Bei Verschlechterung einer latenten Funktionsstörung – d. h., das TSH fällt unter die Nachweisgrenze von 0,1 mU/l mit begleitender Erhöhung von freiem T3 und T4 – sollte in jedem Fall die Überweisung an eine Schilddrüsenambulanz erfolgen.
Abklärung
Die der manifesten Hyperthyreose zugrunde liegenden Erkrankungen erfordern häufig die Zuweisung an eine Schilddrüsenambulanz zur Komplettierung der Abklärung.

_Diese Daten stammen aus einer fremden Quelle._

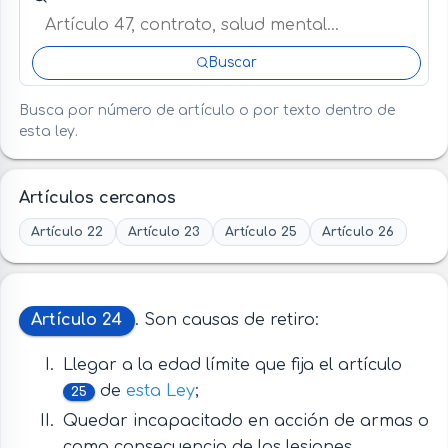
Buscar
Busca por número de artículo o por texto dentro de
esta ley.
Artículos cercanos
Artículo 22
Artículo 23
Artículo 25
Artículo 26
Artículo 24
. Son causas de retiro:
Llegar a la edad límite que fija el artículo
de
esta Ley
;
25
Quedar incapacitado en acción de armas o
como consecuencia de las lesiones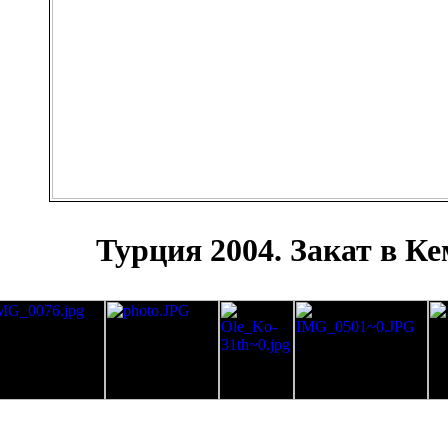
Турция 2004. Закат в Ке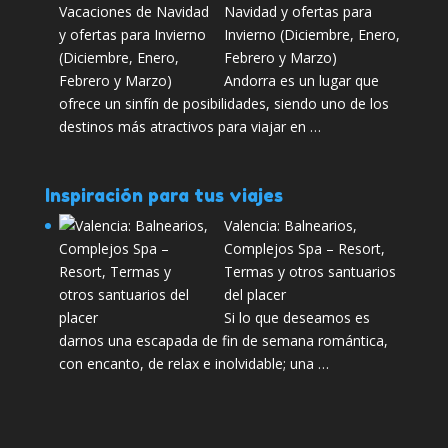
Navidad y ofertas para
Invierno (Diciembre, Enero,
Febrero y Marzo)
Andorra es un lugar que
ofrece un sinfín de posibilidades, siendo uno de los
destinos más atractivos para viajar en …
Inspiración para tus viajes
Valencia: Balnearios,
Complejos Spa – Resort,
Termas y otros santuarios
del placer
Si lo que deseamos es
darnos una escapada de fin de semana romántica,
con encanto, de relax e inolvidable; una …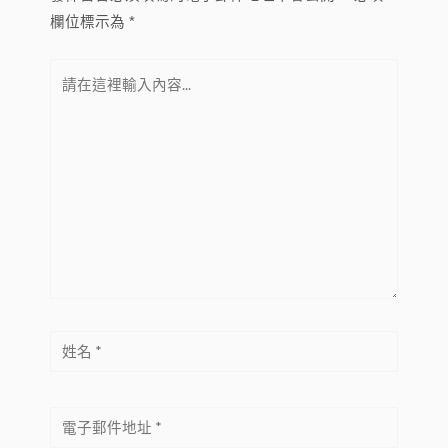
欄位標示為
*
請
在
這
裡
輸
入
內
容...
姓
名
*
電
子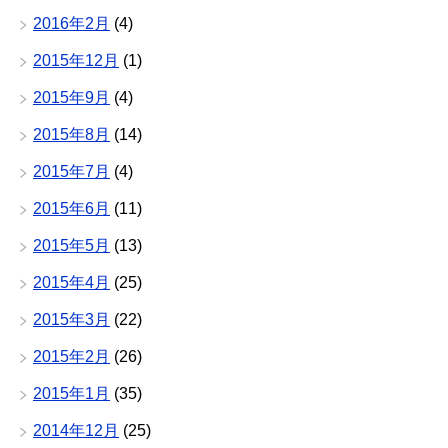
2016年2月
(4)
2015年12月
(1)
2015年9月
(4)
2015年8月
(14)
2015年7月
(4)
2015年6月
(11)
2015年5月
(13)
2015年4月
(25)
2015年3月
(22)
2015年2月
(26)
2015年1月
(35)
2014年12月
(25)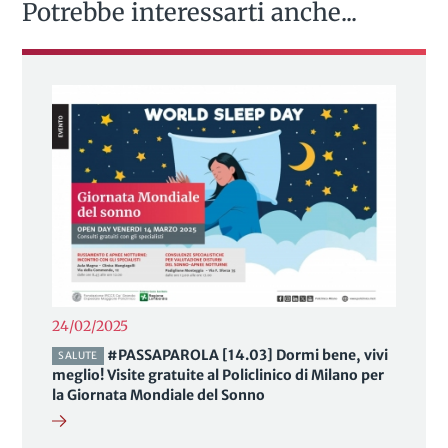
Potrebbe interessarti anche...
24/02/2025
#PASSAPAROLA [14.03] Dormi bene, vivi
SALUTE
meglio! Visite gratuite al Policlinico di Milano per
la Giornata Mondiale del Sonno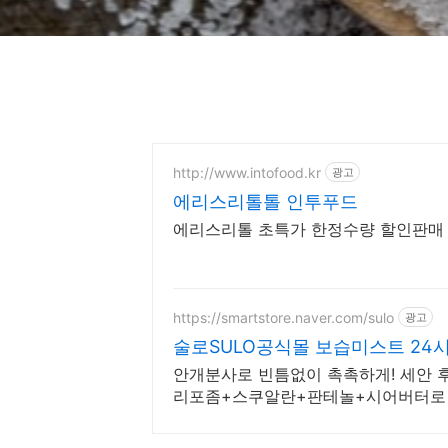
http://www.intofood.kr
광고
에리스리톨톨 인투푸드
에리스리톨 초특가 한정수량 할인판매
https://smartstore.naver.com/sulo
광고
술로SULO공식몰 보습미스트 24
안개분사로 빈틈없이 촉촉하게! 세안 
리포좀+스쿠알란+판테놀+시어버터로 2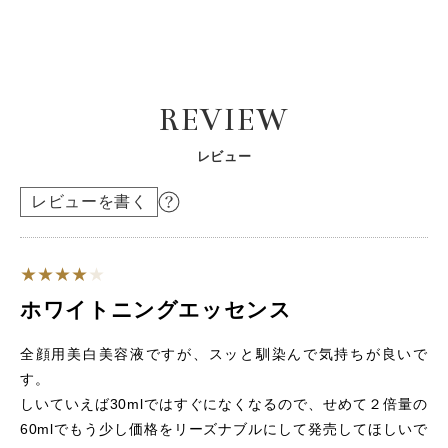
REVIEW
レビュー
レビューを書く
ホワイトニングエッセンス
全顔用美白美容液ですが、スッと馴染んで気持ちが良いで
す。
しいていえば30mlではすぐになくなるので、せめて２倍量の
60mlでもう少し価格をリーズナブルにして発売してほしいで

Bei der manifesten Hyperthyreose erfordern die beiden häufigsten Differenzialdiagnosen uni- oder multifokale Autonomie versus Immunhyperthyreose unterschiedliche therapeutische Ansätze.
Therapie
Betablocker sind bei der manifesten Hyperthyreose eine hinsichtlich der kardialen und neurologischen Symptomatik rasch wirksame und protektive (Dauer-)Therapie. Nichtselektive Betablocker wie Propranolol bieten den Vorteil einer zusätzlichen Hemmung von T4 in T3, müssen aber in 2–3 Tagesdosierungen eingesetzt werden. Die thyreostatische Therapie ist erste Wahl bei Immunhyperthyreosen, während die Radiojodtherapie oder Radiofrequenzablation für Autonomien herangezogen wird. Die Radiojodtherapie ist bei einer unifokalen Autonomie Therapie der Wahl, da eine hochselektive Ablation des hyperfunktionellen Knotens erfolgen kann, ohne die Restschilddrüse in ihrer Funktion zu mindern. Die jahrelange Dauertherapie mit Thyreostatika sollte nur bei sehr niedrigen Erhaltungsdosen und gleichzeitigem Vorliegen von Kontraindikationen gegenüber anderen Therapieformen angewandt werden. Der Einsatz der chirurgischen Therapie (Lobektomie oder Thyreoidektomie) ist bei multiplen hyper- und hypofunktionellen Knoten, höhergradiger mechanischer Kompression der Trachea oder therapierefraktären Situation zu erwägen. Die Auswahl der Therapie bei mehreren Optionen ist unter Berücksichtigung von Alter, Begleiterkrankungen und -medikation sowie individuellen Patientenbedürfnissen zu treffen und zu diskutieren.